> DIRECTIONS
A complete answer lists every line of the material where the string "Antworten" occurs.

> WORKING DATA
*****

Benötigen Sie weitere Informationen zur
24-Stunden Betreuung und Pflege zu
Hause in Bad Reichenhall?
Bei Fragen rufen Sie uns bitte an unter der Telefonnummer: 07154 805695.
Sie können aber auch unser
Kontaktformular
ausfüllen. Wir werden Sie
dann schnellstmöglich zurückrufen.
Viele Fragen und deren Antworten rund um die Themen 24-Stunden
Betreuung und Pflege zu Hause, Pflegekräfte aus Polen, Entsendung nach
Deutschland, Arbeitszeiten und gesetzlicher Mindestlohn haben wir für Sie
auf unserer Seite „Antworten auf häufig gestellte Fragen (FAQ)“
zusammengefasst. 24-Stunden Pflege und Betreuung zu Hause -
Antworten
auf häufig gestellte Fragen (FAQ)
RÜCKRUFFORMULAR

*****

> EXERCISE SOLUTION
Viele Fragen und deren Antworten rund um die Themen 24-Stunden
auf unserer Seite „Antworten auf häufig gestellte Fragen (FAQ)“
Antworten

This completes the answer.